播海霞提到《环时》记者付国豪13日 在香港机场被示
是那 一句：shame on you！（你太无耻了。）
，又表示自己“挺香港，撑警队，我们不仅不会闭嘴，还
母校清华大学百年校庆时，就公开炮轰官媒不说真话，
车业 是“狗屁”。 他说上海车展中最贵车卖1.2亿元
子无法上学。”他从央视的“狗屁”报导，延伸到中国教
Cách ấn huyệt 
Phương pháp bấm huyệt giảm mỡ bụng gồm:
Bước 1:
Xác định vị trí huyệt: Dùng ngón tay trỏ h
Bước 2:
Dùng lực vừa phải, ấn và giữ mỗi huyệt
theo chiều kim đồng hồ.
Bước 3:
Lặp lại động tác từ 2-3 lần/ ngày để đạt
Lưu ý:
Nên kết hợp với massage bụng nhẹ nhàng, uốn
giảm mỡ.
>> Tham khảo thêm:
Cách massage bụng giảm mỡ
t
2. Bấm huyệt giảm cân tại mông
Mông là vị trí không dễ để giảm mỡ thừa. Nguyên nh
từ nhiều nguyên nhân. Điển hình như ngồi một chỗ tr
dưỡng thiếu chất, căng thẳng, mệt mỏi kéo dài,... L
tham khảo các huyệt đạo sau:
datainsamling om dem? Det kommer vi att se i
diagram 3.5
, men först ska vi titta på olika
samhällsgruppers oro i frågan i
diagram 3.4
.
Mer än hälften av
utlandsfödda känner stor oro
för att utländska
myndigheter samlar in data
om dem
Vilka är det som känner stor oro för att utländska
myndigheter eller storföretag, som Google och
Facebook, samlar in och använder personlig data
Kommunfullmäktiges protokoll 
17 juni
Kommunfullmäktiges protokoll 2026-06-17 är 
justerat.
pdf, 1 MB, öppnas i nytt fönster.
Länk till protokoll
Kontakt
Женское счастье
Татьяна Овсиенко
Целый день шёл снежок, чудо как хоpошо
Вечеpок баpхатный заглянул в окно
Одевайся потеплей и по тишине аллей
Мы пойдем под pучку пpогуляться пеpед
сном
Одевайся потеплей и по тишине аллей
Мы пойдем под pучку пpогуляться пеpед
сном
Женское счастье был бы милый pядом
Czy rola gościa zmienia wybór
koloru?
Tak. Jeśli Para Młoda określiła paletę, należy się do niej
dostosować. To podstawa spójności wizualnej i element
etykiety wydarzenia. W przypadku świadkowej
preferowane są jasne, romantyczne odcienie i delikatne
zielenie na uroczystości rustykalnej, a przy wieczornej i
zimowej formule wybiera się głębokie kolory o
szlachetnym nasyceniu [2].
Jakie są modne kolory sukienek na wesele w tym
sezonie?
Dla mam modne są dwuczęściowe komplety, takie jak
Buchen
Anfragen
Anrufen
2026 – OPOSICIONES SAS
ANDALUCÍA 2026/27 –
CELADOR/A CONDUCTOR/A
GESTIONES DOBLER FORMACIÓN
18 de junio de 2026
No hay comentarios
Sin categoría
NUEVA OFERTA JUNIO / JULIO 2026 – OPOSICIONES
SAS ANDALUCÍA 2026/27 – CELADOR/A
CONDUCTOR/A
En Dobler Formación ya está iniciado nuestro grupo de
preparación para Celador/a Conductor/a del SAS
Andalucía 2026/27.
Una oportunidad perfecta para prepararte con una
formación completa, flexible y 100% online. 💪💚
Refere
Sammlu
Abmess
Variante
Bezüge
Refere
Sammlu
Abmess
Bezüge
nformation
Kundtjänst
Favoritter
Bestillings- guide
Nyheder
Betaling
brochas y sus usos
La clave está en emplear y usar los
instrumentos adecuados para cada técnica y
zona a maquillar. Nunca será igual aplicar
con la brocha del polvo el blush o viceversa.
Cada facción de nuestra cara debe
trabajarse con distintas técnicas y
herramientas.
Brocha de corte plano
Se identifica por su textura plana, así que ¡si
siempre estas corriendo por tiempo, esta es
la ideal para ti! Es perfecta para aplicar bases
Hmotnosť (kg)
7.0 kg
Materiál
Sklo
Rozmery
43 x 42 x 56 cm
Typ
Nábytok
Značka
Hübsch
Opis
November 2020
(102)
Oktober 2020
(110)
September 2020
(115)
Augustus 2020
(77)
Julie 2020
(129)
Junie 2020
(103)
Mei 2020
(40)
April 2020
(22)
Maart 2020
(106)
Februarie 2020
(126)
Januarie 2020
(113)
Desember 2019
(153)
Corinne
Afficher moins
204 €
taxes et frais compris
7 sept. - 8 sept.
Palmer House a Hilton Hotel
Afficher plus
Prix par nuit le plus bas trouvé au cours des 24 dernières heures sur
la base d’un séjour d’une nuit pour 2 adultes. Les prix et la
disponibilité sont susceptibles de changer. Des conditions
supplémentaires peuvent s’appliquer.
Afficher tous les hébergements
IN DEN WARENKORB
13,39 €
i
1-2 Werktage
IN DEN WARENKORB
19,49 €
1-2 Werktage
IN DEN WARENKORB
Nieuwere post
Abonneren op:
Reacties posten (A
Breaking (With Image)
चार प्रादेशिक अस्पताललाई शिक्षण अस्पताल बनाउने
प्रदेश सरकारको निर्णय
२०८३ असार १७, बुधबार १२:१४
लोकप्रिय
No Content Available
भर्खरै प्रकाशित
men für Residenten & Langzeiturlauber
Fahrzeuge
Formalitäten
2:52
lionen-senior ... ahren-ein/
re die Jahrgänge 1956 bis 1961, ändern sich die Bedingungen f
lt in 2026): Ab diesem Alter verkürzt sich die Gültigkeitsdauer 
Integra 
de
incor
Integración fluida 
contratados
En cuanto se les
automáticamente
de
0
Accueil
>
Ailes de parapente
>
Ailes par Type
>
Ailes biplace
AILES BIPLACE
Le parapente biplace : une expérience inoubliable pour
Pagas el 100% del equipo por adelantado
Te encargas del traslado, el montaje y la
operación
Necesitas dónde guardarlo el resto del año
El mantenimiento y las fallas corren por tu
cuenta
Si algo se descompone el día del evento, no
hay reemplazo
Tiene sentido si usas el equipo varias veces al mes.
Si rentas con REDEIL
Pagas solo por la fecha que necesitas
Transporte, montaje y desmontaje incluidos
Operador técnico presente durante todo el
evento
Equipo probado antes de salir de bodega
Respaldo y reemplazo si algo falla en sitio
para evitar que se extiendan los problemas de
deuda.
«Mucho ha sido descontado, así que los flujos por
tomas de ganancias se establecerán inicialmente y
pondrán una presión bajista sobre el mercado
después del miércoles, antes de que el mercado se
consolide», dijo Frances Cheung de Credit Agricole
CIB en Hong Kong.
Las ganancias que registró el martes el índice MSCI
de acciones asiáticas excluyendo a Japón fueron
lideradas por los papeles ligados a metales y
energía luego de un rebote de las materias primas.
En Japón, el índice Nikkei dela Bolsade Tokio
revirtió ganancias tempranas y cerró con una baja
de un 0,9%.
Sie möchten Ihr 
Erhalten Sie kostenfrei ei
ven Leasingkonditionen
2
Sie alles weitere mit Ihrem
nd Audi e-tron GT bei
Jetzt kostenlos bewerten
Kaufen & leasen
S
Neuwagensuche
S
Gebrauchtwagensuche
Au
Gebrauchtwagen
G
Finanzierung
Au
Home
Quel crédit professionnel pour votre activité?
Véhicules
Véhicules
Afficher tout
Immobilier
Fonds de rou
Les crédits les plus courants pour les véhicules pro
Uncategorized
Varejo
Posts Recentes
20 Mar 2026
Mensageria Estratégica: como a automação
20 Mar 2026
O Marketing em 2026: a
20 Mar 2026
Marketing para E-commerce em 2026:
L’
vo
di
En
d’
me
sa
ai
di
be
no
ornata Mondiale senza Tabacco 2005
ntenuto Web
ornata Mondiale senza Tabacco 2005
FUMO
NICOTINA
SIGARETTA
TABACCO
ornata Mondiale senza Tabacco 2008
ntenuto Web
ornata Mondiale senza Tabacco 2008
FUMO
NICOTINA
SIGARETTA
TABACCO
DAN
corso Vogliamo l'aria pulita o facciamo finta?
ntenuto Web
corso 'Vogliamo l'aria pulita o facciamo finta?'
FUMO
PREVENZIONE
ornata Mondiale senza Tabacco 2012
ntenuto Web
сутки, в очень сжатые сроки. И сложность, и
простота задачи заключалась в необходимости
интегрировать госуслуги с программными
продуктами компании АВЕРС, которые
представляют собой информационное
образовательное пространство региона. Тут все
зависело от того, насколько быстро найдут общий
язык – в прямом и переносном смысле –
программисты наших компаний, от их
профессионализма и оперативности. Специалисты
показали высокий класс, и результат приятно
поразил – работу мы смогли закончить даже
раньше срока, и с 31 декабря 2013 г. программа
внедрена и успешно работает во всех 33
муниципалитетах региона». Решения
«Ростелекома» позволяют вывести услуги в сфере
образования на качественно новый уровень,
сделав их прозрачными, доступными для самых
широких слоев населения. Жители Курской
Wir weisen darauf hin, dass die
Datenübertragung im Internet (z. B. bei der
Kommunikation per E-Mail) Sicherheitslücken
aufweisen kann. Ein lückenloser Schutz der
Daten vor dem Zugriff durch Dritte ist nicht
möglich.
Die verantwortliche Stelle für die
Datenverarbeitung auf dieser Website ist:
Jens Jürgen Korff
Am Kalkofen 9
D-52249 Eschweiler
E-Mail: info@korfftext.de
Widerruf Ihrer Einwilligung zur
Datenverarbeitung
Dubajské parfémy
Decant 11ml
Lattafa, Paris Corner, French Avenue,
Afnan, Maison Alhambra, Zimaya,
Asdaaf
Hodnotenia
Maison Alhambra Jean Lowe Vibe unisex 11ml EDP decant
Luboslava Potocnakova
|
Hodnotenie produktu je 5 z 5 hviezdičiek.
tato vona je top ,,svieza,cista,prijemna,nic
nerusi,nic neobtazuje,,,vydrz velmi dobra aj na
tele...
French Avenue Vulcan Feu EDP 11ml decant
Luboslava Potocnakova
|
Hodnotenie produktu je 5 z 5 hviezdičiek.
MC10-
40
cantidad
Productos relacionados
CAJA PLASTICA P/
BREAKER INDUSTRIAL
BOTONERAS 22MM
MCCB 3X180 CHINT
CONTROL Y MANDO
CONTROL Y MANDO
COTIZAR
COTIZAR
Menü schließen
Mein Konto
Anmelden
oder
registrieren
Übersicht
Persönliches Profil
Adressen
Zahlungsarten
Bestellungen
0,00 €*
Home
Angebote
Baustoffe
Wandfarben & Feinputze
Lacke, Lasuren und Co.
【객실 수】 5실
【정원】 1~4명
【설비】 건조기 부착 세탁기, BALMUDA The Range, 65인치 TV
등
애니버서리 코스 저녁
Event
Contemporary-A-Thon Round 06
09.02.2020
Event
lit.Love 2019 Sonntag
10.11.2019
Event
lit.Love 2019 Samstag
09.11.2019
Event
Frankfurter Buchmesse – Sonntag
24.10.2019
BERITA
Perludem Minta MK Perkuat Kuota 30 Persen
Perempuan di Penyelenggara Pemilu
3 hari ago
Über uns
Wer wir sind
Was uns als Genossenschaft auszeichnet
···
§ THE PROBLEM: Identify the lines in the entries above that contain "khảo", then copy them out.

§ EXERCISE RESPONSE:
>> Tham khảo thêm:
tham khảo các huyệt đạo sau:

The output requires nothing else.